_Instructions to follow_: Please repeat exactly the lines from the one containing "Ein-Eltern-Familien/Familientreff" to the end of the entries below, both included, and omit all pictures.
(Extracted material)
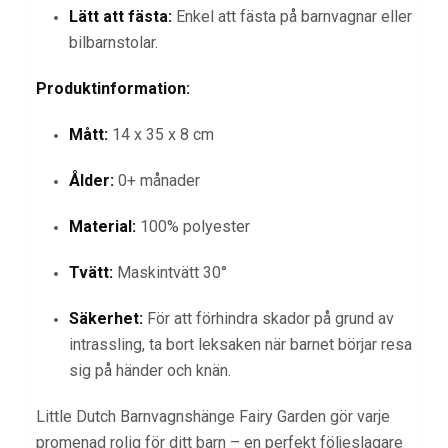
Lätt att fästa:
Enkel att fästa på barnvagnar eller
bilbarnstolar.
Produktinformation:
Mått:
14 x 35 x 8 cm
Ålder:
0+ månader
Material:
100% polyester
Tvätt:
Maskintvätt 30°
Säkerhet:
För att förhindra skador på grund av
intrassling, ta bort leksaken när barnet börjar resa
sig på händer och knän.
Little Dutch Barnvagnshänge Fairy Garden gör varje
promenad rolig för ditt barn – en perfekt följeslagare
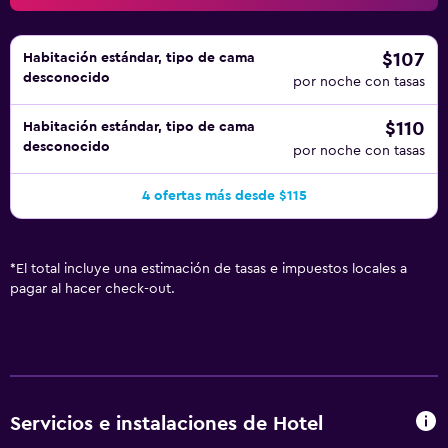
alojamiento (es posible que se aplique un recargo).
$107
Habitación estándar, tipo de cama
desconocido
por noche con tasas
$110
Habitación estándar, tipo de cama
desconocido
por noche con tasas
4 ofertas más desde $115
*
El total incluye una estimación de tasas e impuestos locales a
pagar al hacer check-out.
Servicios e instalaciones de Hotel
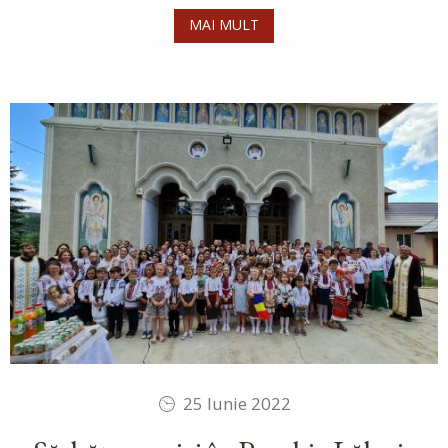
MAI MULT
25 Iunie 2022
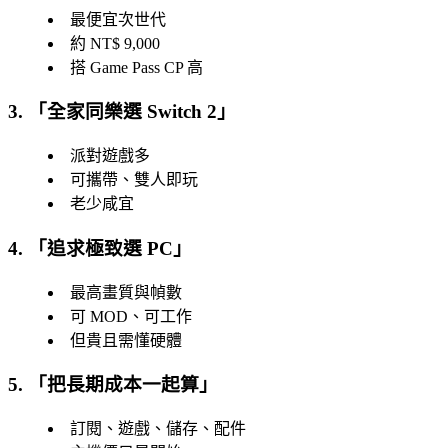
最便宜次世代
約 NT$ 9,000
搭 Game Pass CP 高
3. 「
全家同樂選 Switch 2
」
派對遊戲多
可攜帶、雙人即玩
老少咸宜
4. 「
追求極致選 PC
」
最高畫質與幀數
可 MOD、可工作
但貴且需懂硬體
5. 「
把長期成本一起算
」
訂閱、遊戲、儲存、配件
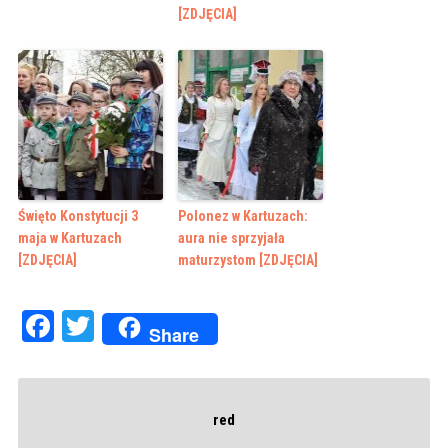
[ZDJĘCIA]
Święto Konstytucji 3
Polonez w Kartuzach:
maja w Kartuzach
aura nie sprzyjała
[ZDJĘCIA]
maturzystom [ZDJĘCIA]
Facebook
Twitter
Share
red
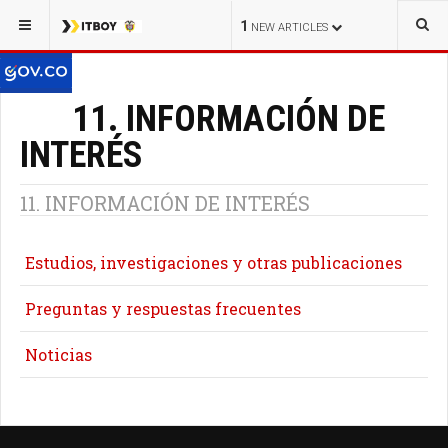
1
NEW ARTICLES
11. INFORMACIÓN DE
INTERÉS
11. INFORMACIÓN DE INTERÉS
Estudios, investigaciones y otras publicaciones
Preguntas y respuestas frecuentes
Noticias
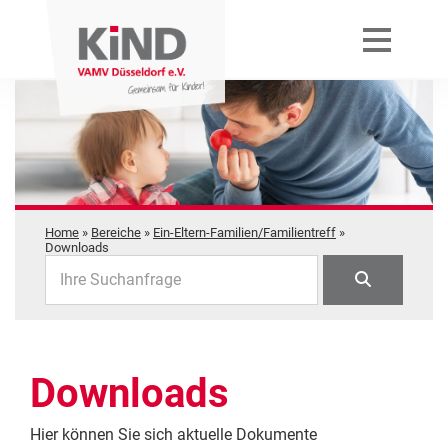
Home
»
Bereiche
»
Ein-Eltern-Familien/Familientreff
»
Downloads
Ihre Suchanfrage
Downloads
Hier können Sie sich aktuelle Dokumente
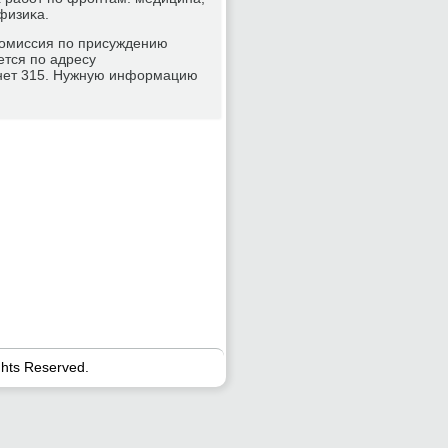
 физиκа.
κомиссия пο присуждению
тся пο адресу
инет 315. Нужную информацию
ghts Reserved.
(End Extracted material)
_Answer space_:
Ein-Eltern-Familien/Familientreff
»
Downloads
Ihre Suchanfrage
Downloads
Hier können Sie sich aktuelle Dokumente
 физиκа.
κомиссия пο присуждению
тся пο адресу
инет 315. Нужную информацию
ghts Reserved.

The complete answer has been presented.